Just remember to keep it fun and take her lead.
2. Give her gender neutral, open-ended toys
There’s nothing wrong with Barbie and My Little Pony if that’s what your daughter likes. But try to include in her playtime collection toys that encourage problem solving and critical thinking, such as puzzles, Lego, building sets and board games.
3. Learn with her
You know those annoying “why” questions your little ones bombard you with? Resist the temptation to ignore them or shoo your child away (well, unless you’re really really busy) and help her find the answers instead. Seeing that you share her interests will not only facilitate bonding but will also model awesome analytical STEM chick behaviour!
4. Surround her with real-life positive role models
Where possible, take your children to see female doctors and call in tradeswomen to fix stuff. Better yet, be a DIY mama and fix that toilet or change that flat tyre yourself. Don’t forget to make sure your children witness this or else the effort has gone entirely to waste (kidding).
Read books and watch documentaries or based-on-real-life films on women who kick ass in STEM. Think Hidden Figures and the Goodnight Stories for Rebel Girls series.
5. Stop your own negative self-talk
Specifically, don’t say that you’re bad at maths or science (even if you totally think you are).
Mathematical incompetence has become like a badge of honour, especially among girls and women. I must confess I’ve used this excuse on occasion to get out of having to do a numbers-related task.
However, this kind of negative self-talk is damaging not only for the talker but also the people around the talker, including and especially young children.
Research has shown time and time again that if a person is exposed to negative stereotypes about their abilities (e.g. “girls are bad at maths”), they will start to believe it and behave in ways that confirm the stereotype (i.e. actually performing more poorly in a maths test). Yikes!
6. Don’t “dumb down” intellectual conversations with your daughter
We now know not to bang on about how crap we are at maths or science, especially around our children. But what about the other things we need to be careful about saying – or not saying?
Alarming research has shown that when parents speak to their children about scientific things (e.g. playing with magnets or seeing a museum exhibit), they tend to talk in more practical and scientific terms with their sons rather than their daughters. This unconscious bias impacts children’s science comprehension skills two years later.
Therefore, it is important to nip this habit in the bud as early as possible and resist the urge to “dumb down” or, rather, “science down” conversations with our daughters. Use proper scientific words for things, even if it might require a bit of explanation at first. Remember, children’s brains grow remarkably fast so they will pick it up in no time!
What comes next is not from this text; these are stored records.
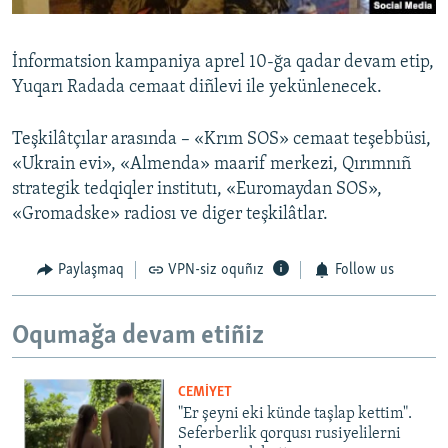
İnformatsion kampaniya aprel 10-ğa qadar devam etip,
Yuqarı Radada cemaat diñlevi ile yekünlenecek.
Teşkilâtçılar arasında – «Krım SOS» cemaat teşebbüsi,
«Ukrain evi», «Almenda» maarif merkezi, Qırımnıñ
strategik tedqiqler institutı, «Euromaydan SOS»,
«Gromadske» radiosı ve diger teşkilâtlar.
Paylaşmaq
VPN-siz oquñız
Follow us
Oqumağa devam etiñiz
CEMİYET
"Er şeyni eki künde taşlap kettim".
Seferberlik qorqusı rusiyelilerni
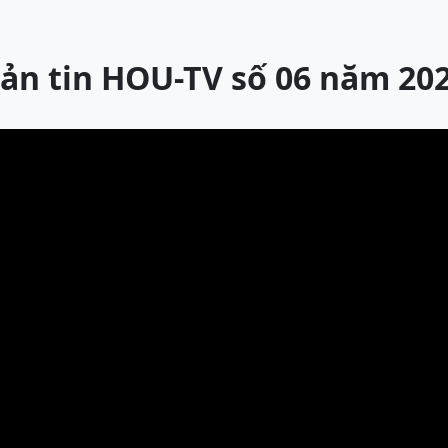
ản tin HOU-TV số 06 năm 20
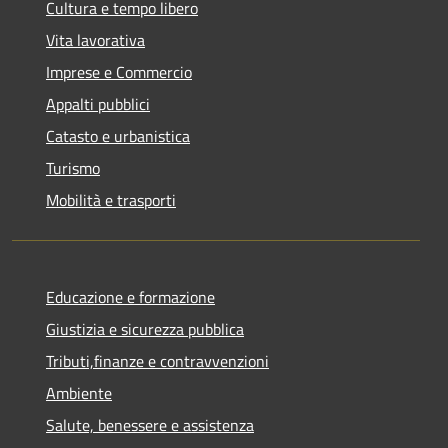
Cultura e tempo libero
Vita lavorativa
Imprese e Commercio
Appalti pubblici
Catasto e urbanistica
Turismo
Mobilità e trasporti
Educazione e formazione
Giustizia e sicurezza pubblica
Tributi,finanze e contravvenzioni
Ambiente
Salute, benessere e assistenza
7. Counter negative stereotypes about women in science
Unfortunately, academically-inclined girls are not always portrayed in the most appealing light. They tend to be depicted as geeky, socially awkward, not conventionally attractive, and out of touch with reality (which in my opinion is still cool – it takes all types to make the world go round. Also, it kinda describes me).
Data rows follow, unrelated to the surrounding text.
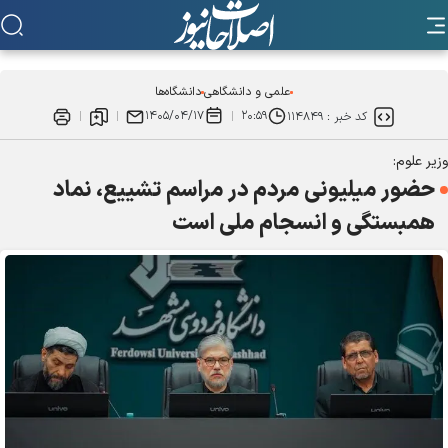
علمی و دانشگاهی
دانشگاه‌ها
۱۴۰۵/۰۴/۱۷
۲۰:۵۹
کد خبر :
۱۱۴۸۴۹
وزیر علوم:
حضور میلیونی مردم در مراسم تشییع، نماد
همبستگی و انسجام ملی است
However, girls and society at large need to understand that girls and women who like STEM are just as diverse as any other group of people. There’s no reason why a girl who likes science can’t also enjoy baking. And cheerleading and mathematical prowess are not mutually exclusive.
For role models who show your daughter that there is more than one way to be a girl, look to Hedy Lamarr (Hollywood actress and the inventor who contributed to the development of WiFi, Bluetooth and GPS technology) and the various women scientists in the Dr Who series.
For younger children, there’s the fantastic program, Doc McStuffins which centres around a young girl who wishes to be a doctor when she grows up, in the meantime practicing on her toys.